**Task directions:** From the line that contains "Image attached. Is there myocardium here?" to the last line of the data, every line is to be transcribed exactly; no other line is to be included.

(Dataset entries)
-- Opening Marker --
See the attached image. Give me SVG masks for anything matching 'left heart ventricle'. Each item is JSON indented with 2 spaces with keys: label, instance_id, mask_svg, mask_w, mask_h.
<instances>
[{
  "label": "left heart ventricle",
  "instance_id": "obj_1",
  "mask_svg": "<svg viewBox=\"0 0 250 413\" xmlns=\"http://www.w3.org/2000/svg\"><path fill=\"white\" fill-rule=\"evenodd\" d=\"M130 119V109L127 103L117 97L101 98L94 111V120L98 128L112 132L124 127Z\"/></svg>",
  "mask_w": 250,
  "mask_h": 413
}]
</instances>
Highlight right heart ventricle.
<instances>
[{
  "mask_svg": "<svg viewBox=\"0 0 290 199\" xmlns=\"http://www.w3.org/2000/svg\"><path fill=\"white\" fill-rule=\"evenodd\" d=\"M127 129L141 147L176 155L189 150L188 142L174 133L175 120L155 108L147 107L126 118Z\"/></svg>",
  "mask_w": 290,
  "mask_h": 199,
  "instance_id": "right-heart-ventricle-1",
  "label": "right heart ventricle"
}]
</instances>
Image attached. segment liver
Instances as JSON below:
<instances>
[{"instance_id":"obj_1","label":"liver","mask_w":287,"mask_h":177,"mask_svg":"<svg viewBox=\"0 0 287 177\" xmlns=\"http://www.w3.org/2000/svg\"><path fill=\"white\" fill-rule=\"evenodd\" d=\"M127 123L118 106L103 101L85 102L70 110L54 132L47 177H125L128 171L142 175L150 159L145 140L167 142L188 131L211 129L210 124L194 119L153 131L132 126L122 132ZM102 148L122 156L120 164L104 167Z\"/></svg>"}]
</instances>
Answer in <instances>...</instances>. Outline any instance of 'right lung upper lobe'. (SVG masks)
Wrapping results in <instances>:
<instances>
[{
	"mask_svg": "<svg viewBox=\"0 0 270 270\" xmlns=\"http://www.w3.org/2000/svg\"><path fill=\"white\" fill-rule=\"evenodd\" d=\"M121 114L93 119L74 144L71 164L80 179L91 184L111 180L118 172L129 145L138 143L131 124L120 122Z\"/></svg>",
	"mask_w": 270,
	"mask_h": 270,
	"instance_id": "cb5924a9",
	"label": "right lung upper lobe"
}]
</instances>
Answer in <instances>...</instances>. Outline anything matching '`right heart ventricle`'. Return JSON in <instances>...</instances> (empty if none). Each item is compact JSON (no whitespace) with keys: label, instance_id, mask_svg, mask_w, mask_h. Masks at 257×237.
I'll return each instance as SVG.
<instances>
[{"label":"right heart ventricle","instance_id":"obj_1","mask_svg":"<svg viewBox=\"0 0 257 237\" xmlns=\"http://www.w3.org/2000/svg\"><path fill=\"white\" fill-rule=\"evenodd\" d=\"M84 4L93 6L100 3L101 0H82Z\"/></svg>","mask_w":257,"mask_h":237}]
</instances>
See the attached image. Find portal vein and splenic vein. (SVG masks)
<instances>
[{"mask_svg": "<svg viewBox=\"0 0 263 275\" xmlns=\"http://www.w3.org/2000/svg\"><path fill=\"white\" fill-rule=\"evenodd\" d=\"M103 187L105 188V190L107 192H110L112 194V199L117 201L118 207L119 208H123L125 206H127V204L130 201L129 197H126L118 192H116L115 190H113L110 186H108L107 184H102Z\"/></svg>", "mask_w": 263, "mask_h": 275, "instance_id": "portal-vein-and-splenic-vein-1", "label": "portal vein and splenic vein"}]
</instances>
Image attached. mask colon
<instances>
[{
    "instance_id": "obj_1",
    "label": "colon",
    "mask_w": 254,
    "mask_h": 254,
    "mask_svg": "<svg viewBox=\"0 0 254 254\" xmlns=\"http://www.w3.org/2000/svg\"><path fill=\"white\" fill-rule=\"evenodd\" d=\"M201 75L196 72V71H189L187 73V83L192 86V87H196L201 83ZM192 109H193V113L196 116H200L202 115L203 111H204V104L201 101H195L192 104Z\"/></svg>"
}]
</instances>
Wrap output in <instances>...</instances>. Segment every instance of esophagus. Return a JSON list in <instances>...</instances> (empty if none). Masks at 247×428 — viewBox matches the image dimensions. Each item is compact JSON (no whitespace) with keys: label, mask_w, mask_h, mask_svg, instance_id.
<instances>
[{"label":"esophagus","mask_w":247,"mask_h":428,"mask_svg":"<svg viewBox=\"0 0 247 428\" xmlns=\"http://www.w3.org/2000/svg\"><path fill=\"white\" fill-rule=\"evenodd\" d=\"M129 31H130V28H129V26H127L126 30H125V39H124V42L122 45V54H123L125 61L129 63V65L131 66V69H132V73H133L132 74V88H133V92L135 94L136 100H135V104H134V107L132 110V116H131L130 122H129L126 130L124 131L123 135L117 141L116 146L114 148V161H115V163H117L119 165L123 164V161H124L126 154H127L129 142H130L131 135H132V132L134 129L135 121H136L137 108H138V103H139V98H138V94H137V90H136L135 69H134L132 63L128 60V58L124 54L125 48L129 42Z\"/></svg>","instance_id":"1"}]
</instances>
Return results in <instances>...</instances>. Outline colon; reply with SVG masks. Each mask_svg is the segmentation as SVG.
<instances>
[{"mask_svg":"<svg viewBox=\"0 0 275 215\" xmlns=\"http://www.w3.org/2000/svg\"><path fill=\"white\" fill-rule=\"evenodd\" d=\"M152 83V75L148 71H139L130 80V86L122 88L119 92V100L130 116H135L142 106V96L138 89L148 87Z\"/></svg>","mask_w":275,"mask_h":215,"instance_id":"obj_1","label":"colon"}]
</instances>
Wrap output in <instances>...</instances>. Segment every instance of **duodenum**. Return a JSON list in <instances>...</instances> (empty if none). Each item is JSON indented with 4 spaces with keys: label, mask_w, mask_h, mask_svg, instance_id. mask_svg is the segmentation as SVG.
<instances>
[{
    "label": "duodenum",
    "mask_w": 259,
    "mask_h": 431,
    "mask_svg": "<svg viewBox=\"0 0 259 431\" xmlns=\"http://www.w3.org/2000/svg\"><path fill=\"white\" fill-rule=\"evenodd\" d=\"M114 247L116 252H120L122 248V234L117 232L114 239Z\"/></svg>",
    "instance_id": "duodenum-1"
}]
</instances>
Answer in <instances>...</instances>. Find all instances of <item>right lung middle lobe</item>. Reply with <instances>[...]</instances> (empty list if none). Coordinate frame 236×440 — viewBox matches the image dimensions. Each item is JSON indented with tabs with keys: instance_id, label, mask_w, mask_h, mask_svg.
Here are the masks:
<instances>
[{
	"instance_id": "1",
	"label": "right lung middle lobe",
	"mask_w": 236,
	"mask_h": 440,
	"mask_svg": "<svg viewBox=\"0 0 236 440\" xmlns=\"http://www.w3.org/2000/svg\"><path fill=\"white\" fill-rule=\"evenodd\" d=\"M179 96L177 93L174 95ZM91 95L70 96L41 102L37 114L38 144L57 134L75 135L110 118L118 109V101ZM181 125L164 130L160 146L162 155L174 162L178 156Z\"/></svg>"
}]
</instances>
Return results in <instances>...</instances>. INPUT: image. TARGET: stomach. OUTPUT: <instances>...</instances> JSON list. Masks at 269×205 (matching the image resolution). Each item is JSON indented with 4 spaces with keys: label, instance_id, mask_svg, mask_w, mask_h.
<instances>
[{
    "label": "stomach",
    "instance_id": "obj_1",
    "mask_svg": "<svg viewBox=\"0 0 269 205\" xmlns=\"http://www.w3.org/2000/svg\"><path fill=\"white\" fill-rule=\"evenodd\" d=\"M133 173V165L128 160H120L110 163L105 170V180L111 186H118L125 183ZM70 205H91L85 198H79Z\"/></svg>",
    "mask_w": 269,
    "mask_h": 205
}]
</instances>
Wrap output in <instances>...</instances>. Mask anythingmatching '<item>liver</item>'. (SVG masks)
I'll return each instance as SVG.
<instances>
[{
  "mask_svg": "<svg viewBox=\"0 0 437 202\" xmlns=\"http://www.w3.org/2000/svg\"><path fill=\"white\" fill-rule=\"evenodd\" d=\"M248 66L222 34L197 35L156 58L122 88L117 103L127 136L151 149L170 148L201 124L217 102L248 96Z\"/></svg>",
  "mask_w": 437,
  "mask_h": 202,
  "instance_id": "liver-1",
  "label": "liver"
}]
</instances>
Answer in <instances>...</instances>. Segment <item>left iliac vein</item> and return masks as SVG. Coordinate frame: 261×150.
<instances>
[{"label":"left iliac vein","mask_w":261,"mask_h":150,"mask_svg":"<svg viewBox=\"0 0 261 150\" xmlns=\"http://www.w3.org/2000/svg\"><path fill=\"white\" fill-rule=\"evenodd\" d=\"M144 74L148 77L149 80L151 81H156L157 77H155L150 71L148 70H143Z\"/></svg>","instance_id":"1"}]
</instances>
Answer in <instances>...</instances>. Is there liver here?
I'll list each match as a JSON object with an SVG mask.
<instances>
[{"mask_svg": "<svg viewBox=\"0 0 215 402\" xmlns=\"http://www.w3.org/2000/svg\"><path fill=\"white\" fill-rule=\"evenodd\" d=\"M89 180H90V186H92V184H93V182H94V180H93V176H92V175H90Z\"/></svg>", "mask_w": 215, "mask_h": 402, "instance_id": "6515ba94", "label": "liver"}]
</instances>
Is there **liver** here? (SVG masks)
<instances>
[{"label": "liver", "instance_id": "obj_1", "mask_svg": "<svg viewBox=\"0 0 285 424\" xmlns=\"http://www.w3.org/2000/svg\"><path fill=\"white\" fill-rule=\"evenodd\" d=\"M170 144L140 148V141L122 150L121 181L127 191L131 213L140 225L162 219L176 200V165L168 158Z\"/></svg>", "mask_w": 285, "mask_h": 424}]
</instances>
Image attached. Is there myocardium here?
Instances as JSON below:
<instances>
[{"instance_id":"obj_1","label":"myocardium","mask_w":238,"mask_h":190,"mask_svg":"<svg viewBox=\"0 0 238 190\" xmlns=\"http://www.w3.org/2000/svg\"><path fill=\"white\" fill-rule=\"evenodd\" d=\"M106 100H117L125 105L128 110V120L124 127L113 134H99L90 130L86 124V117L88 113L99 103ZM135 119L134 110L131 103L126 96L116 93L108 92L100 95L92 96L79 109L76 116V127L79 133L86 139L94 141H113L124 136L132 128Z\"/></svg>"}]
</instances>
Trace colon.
-- Closing Marker --
**Answer box:**
Image attached. Is there myocardium here?
Instances as JSON below:
<instances>
[{"instance_id":"obj_1","label":"myocardium","mask_w":238,"mask_h":190,"mask_svg":"<svg viewBox=\"0 0 238 190\" xmlns=\"http://www.w3.org/2000/svg\"><path fill=\"white\" fill-rule=\"evenodd\" d=\"M106 100H117L125 105L128 110V120L124 127L113 134H99L90 130L86 124V117L88 113L99 103ZM135 119L134 110L131 103L126 96L116 93L108 92L100 95L92 96L79 109L76 116V127L79 133L86 139L94 141H113L124 136L132 128Z\"/></svg>"}]
</instances>
Trace colon.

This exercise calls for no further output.